[ovirt-devel] [VDSM] Correct implementation of virt-sysprep job

Tue Dec 6 21:12:30 UTC 2016

On 06/12/16 22:06 +0200, Arik Hadas wrote:
>Adam,

:)  You seem upset.  Sorry if I touched on a nerve...

>Just out of curiosity: when you write "v2v has promised" - what exactly do you
>mean? the tool? Richard Jones (the maintainer of virt-v2v)? Shahar and I that
>implemented the integration with virt-v2v? I'm not aware of such a promise by
>any of these options :)

Some history...

Earlier this year Nir, Francesco (added), Shahar, and I began
discussing the similarities between what storage needed to do with
external commands and what was designed specifically for v2v.  I am
not sure if you were involved in the project at that time.  The plan
was to create common infrastructure that could be extended to fit the
unique needs of the verticals.  The v2v code was going to be moved
over to the new infrastructure (see [1]) and the only thing that
stopped the initial patch was lack of a VMWare testing environment for
verification.

At that time storage refocused on developing verbs that used the new
infrastructure and have been maintaining its suitability for general
use.  Conversion of v2v -> Host Jobs is obviously a lower priority
item and much more difficult now due to the early missed opportunity.

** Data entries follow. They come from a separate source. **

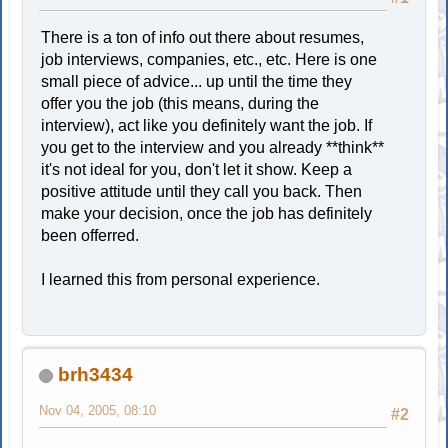
There is a ton of info out there about resumes,
job interviews, companies, etc., etc. Here is one
small piece of advice... up until the time they
offer you the job (this means, during the
interview), act like you definitely want the job. If
you get to the interview and you already **think**
it's not ideal for you, don't let it show. Keep a
positive attitude until they call you back. Then
make your decision, once the job has definitely
been offerred.
I learned this from personal experience.
brh3434
Nov 04, 2005, 08:10
#2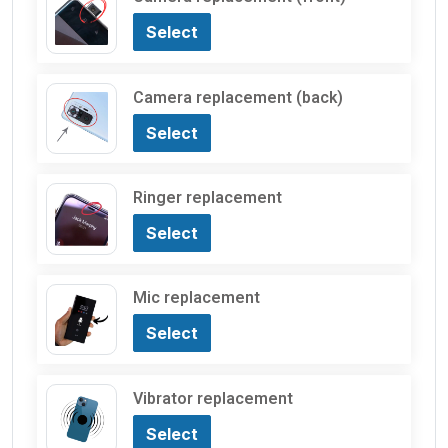
Select
Camera replacement (back)
Select
Ringer replacement
Select
Mic replacement
Select
Vibrator replacement
Select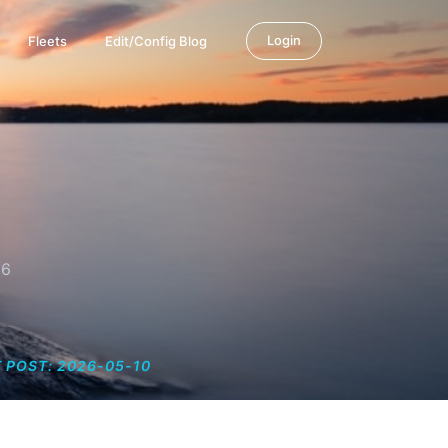
Login
Fleets
Edit/Config Blog
26
 POST: 2026-05-10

>Anyway, let's say that you were given such a promise by someone and thus
>consider that mechanism to be deprecated - it doesn't really matter.

I may be biased but I think my opinion does matter.

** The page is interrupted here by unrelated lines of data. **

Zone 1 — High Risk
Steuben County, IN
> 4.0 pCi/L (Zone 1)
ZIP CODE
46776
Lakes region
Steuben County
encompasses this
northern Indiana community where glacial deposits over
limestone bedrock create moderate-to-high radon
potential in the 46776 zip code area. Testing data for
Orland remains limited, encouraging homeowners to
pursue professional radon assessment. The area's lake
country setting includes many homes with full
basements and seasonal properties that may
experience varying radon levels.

>The current implementation doesn't well fit to this flow (it requires
>per-volume job, it creates leases that are not needed for template's disks,
>...) and with the "next-gen API" with proper support for virt flows not even
>being discussed with us (and iiuc also not with the infra team) yet, I don't
>understand what do you suggest except for some strong, though irrelevant,
>statements.

If you are willing to engage in a good-faith technical discussion I am
sure I can help you to understand.  These operations to storage demand
some form of locking protection.  If volume leases aren't appropriate then
perhaps we should use the VM Leases / xleases that Nir is finishing
off for 4.1 now.

>I suggest loud and clear to reuse (not to add dependencies, not to enhance, ..)
>an existing mechanism for a very similar flow of virt-v2v that works well and
>simple.

I clearly remember discussions involving infra (hello Oved), virt
(hola Michal), and storage where we decided that new APIs performing
async operations involving external commands should use the HostJobs
infrastructure instead of adding more information to Host Stats.
These were the "famous" entity polling meetings.

Of course plans can change but I have never been looped into any such
discussions.

>Do you "promise" to implement your "next gen API" for 4.1 as an alternative?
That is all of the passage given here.